Command line options

usage: dedup.py [-h] [-t TARGETS] [-s] [-u] [-S] [-I] [-V] [-xf EXCLUDE_FILES] [-xd EXCLUDE_DIRECTORIES] [-min MIN_SIZE] [-max MAX_SIZE] [-a] [-hf] [-hd] [-v]
                [ITEMS ...]

This program detects duplicate files.

positional arguments:
  ITEMS                 Files/Directories to detect duplicates

options:
  -h, --help            show this help message and exit
  -t TARGETS, --targets TARGETS
                        Files/Directories that we want to check if the ITEMS exist in there
  -s, --sort-size       Sort duplicates by size (Default: Saving size)
  -u, --show-unique     Show also unique files (Default: No)
  -S, --only-stats      Show only statistics
  -I, --non-interactive
                        Disable interactive prompts (Default: Enabled)
  -V, --verbose         Show files while they are being read
  -xf EXCLUDE_FILES, --exclude-files EXCLUDE_FILES
                        Files to exclude (regex)
  -xd EXCLUDE_DIRECTORIES, --exclude-directories EXCLUDE_DIRECTORIES
                        Directories to exclude (regex)
  -min MIN_SIZE, --min-size MIN_SIZE
                        Ommit files smaller than SIZE (Bytes).
  -max MAX_SIZE, --max-size MAX_SIZE
                        Ommit files larger than SIZE (Bytes).
  -a, --include-hidden  Include hidden files and directories (Default: No)
  -hf, --include-hidden-files
                        Include hidden files (Default: No)
  -hd, --include-hidden-directories
                        Include hidden directories (Default: No)
  -v, --version         Show version

TODO

  • Improve duplicate detection performance and interactive menu navigation.
  • Ability to save session, TAB delimited output and a file with the files to be deleted.
  • Ability to look into archive/zipped files.
  • Detect duplicate directories.
  • Stop hashing candidate duplicate files if at some point their data are different.

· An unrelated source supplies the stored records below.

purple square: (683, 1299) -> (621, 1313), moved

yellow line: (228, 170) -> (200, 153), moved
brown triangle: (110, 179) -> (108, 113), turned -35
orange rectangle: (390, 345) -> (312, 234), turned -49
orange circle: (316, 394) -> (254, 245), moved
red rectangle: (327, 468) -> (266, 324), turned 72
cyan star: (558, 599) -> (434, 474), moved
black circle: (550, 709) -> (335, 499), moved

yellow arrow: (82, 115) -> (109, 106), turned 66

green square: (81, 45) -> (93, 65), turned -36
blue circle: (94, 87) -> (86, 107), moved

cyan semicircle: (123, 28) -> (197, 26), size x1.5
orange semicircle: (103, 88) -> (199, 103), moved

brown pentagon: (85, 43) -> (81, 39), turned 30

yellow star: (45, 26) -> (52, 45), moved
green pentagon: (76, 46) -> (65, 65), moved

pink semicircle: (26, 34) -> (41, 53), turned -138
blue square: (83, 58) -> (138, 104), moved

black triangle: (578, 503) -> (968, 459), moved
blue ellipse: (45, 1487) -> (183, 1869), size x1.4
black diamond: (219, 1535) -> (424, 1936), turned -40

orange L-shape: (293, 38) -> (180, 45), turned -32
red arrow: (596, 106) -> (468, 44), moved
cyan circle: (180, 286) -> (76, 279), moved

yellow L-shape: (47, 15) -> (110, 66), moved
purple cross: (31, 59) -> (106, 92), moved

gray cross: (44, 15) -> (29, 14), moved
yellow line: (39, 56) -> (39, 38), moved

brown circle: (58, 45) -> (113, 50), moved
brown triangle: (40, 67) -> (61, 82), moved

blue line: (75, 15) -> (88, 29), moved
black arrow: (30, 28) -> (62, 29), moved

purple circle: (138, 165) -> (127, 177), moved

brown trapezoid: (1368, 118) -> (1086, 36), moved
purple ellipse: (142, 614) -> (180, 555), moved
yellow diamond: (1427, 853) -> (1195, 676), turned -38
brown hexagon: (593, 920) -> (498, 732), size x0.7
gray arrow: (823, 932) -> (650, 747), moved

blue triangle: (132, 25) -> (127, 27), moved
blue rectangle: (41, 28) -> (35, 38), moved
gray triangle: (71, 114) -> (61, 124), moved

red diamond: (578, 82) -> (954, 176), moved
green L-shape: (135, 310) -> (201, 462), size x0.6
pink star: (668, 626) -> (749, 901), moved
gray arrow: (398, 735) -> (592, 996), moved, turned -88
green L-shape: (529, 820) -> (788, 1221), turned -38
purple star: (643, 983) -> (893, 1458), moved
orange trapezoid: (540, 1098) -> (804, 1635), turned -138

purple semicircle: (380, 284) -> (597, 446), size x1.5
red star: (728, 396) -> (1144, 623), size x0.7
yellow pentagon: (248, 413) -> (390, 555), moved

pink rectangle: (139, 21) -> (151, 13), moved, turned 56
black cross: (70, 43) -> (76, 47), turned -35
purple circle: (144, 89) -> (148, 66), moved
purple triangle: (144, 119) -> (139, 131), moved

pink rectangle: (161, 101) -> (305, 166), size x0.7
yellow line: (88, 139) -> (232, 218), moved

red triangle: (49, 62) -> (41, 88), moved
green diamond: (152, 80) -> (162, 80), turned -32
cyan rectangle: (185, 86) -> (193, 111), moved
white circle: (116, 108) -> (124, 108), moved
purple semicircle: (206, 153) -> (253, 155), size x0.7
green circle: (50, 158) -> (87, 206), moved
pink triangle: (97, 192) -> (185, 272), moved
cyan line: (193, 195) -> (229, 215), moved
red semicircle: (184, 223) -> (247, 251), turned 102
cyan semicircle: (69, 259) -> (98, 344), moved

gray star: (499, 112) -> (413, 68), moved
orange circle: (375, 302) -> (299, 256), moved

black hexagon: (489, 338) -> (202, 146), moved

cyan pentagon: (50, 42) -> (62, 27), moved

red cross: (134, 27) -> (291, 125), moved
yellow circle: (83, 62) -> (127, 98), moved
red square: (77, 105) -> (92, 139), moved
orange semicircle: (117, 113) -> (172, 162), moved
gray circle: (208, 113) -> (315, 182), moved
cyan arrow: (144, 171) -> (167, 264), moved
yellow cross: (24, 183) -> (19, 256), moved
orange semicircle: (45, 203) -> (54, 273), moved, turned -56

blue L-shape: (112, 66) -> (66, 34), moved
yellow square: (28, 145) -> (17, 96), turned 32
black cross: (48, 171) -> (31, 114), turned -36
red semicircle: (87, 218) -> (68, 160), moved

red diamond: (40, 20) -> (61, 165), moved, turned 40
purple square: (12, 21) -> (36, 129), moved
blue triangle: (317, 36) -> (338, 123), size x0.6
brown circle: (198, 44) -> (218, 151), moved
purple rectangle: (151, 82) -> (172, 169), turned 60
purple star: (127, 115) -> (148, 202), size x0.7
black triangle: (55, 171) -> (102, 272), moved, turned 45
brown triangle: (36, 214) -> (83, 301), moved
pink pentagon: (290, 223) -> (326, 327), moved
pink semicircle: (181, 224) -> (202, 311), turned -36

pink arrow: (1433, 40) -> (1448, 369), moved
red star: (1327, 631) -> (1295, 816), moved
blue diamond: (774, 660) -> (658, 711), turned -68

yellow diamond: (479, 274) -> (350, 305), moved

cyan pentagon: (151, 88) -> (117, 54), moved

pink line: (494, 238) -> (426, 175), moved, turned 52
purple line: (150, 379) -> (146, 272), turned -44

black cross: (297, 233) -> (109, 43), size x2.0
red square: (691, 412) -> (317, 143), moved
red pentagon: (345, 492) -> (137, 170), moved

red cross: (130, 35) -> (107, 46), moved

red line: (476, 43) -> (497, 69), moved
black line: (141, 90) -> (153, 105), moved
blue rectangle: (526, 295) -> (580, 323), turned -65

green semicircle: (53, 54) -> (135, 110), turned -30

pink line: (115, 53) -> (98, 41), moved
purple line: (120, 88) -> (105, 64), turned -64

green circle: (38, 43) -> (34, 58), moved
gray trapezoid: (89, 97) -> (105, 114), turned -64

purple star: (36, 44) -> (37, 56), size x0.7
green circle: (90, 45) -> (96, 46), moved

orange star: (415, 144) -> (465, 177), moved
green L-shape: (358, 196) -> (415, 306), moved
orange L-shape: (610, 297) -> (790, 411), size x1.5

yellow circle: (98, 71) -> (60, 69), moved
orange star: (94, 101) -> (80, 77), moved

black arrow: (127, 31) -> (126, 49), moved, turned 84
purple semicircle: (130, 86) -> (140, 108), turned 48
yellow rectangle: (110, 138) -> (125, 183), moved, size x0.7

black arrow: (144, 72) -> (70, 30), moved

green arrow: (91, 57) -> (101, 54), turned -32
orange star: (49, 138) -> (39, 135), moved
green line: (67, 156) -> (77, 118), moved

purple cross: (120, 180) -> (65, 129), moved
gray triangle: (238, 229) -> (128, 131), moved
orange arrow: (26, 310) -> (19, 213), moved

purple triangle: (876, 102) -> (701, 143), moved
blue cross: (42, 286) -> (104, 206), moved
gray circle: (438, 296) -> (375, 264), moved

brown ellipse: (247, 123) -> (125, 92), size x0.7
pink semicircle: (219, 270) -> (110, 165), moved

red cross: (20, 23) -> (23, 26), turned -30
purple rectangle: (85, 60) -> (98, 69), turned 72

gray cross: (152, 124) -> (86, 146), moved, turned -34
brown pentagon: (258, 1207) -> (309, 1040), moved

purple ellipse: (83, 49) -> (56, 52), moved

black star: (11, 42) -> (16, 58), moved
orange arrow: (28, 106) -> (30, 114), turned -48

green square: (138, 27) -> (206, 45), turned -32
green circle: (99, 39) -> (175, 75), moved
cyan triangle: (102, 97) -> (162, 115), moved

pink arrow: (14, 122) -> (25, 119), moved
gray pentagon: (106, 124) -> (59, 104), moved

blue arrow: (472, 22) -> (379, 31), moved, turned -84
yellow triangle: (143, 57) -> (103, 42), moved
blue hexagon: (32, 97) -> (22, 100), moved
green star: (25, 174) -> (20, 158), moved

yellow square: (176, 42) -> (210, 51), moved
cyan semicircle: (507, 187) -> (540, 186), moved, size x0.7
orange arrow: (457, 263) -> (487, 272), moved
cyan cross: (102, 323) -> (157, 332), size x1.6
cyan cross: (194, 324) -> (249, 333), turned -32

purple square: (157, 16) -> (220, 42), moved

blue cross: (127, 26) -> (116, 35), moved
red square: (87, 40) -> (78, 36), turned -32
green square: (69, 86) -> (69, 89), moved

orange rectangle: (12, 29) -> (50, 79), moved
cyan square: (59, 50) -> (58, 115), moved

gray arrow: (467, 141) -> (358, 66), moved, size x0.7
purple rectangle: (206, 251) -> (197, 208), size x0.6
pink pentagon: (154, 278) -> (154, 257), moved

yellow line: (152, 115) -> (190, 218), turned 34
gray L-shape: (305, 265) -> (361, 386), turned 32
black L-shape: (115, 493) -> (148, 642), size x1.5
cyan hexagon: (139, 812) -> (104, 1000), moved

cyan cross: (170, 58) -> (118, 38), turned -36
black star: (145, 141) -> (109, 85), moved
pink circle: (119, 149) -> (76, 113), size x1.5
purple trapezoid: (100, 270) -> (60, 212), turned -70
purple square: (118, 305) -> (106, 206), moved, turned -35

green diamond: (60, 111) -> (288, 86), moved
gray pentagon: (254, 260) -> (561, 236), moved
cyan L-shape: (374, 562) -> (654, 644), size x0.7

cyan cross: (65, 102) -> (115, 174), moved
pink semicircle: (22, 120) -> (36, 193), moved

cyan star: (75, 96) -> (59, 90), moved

This will save time with large files (like disk images) where their sizes are the same but their data differ.

Known Issues

  • Ctrl-C for stopping the program while searching for duplicates doesn't work on Windows yet.
  • Exiting the program on MacOS produce a warning like: /Library/Frameworks/Python.framework/Versions/3.11/lib/python3.11/multiprocessing/resource_tracker.py:224: UserWarning: resource_tracker: There appear to be 9 leaked semaphore objects to clean up at shutdown which I can't solve yet.

Contribution

If you want to contribute to this project please report bugs, unexpected program behaviours and/or new ideas.

Project details


Download files

Download the file for your platform. If you're not sure which to choose, learn more about installing packages.

Source Distribution

dedup_kit_ng-0.8.1.tar.gz (49.9 kB view details)

Uploaded Source

Built Distribution

If you're not sure about the file name format, learn more about wheel file names.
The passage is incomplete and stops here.